The process for making the pharmaceutical composition may, for example, include, (1) granulating the active ingredient with the one or more pharmaceutically acceptable excipients to obtain granulate, and (2) converting the formed granulate into a suitable dosage form for oral administration.

The following examples are provided to enable one skilled in the art to practice the invention and are merely illustrative of the invention. The examples should not be read as limiting the scope of the invention.

EXAMPLES

Example 1:

A three-part Phase I study of orally administered Compound I was conducted to evaluate the safety, tolerability and pharmacokinetics (PK) of single ascending doses in healthy, adult subjects (Part la), and of a single dose in elderly subjects (Part 2); the effect of food on PK (Part lb) in healthy, adult subjects; and to compare the effects on prostanoid metabolism with celecoxib (Part 3) in healthy, adult subjects.

Objectives:

The primary objectives of the study were:

Part la (single ascending dose) - safety and tolerability of single ascending doses of Compound I in healthy adult subjects;

Part lb (food effect) - effect of food on plasma pharmacokinetic (PK) of Compound I in healthy adult subjects;

Part 2 (elderly subjects) - tolerability of a single oral dose of Compound I in elderly subjects; and

Part 3 (prostanoid metabolism) - to compare the effects of Compound I and celecoxib on urinary markers of prostanoid metabolism in healthy adult subjects.

Methodology:

Part 1 was a single-ascending-dose, double-blind, sequential-group study in healthy subjects (Part la), including a single- sequence crossover study of selected cohorts to evaluate the food effect (Part lb).

Part 2 was a single-dose, double-blind study in a single cohort of elderly subjects. Part 3 was an open-label, randomized, 2-period, single-dose, crossover study to compare effects of the highest tolerated Compound I dose and celecoxib on prostanoid metabolism in healthy adult subjects.

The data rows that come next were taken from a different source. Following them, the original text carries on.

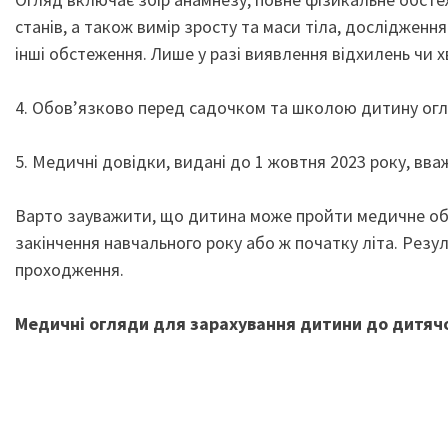
станів, а також вимір зросту та маси тіла, дослідження
інші обстеження. Лише у разі виявлення відхилень чи х
4. Обов’язково перед садочком та школою дитину огл
5. Медичні довідки, видані до 1 жовтня 2023 року, вв
Варто зауважити, що дитина може пройти медичне обс
закінчення навчального року або ж початку літа. Рез
проходження.
Медичні огляди для зарахування дитини до дитячо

Number of subjects (planned and analyzed):

In Part la, it was planned to study 48 subjects, in 6 groups of 8. 48 subjects entered and completed the study.

In the food effect Part lb, it was planned that 12 subjects in 2 groups from Part la who completed the fasting period would enter the fed period; 1 subject withdrew prior to the fed period, with 11 subjects completing the fed period. In Part 2, it was planned to study 8 subjects in 1 group, and 8 subjects entered and completed the study. In Part 3, it was planned for 20 subjects in 1 group, and 20 subjects entered and completed the study.

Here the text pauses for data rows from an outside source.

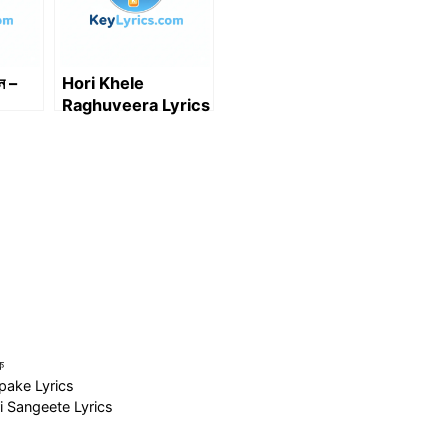
ে –
Hori Khele
Raghuveera Lyrics
| Baghban |
Amitabh
Bachchan, Hema
Malini
ক
ripake Lyrics
Kori Sangeete Lyrics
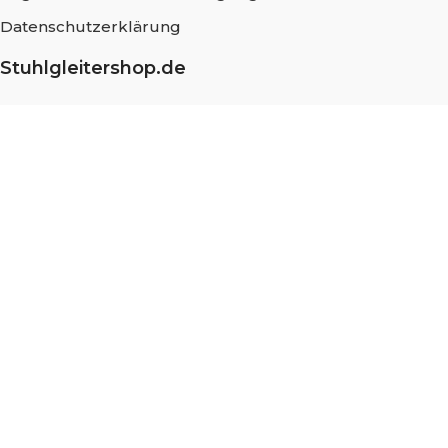
Datenschutzerklärung
Stuhlgleitershop.de
Über uns
Häufig gestellte Fragen
Messung und Montage
Nachhaltigkeit
Blog
Stellenangebote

Diagnosis and main criteria for inclusion:

Part 1 and Part 3 included healthy male or female subjects aged >18 to <55 years, and Part 2 included healthy male or female subjects aged >65 years.

Test product, dose and mode of administration, batch number: In Part la, single doses of Compound I of lOmg (Group A), 30mg (Group B), lOOmg (Group C), 250mg (Group D), 500mg (Group E) and 1000 mg (Group F) were administered after fasting. In each dose group, 6 subjects received Compound I and 2 subjects received placebo. In Part lb, Compound I doses of 100 and 250 mg (Groups C and D) were administered after a meal; 5 subjects received 100 mg Compound I, 6 subjects received 250 mg Compound I, and 2 subjects received placebo.

In Part 2, a dose of 250 mg was administered after fasting. 6 subjects received Compound I and 2 subjects received placebo.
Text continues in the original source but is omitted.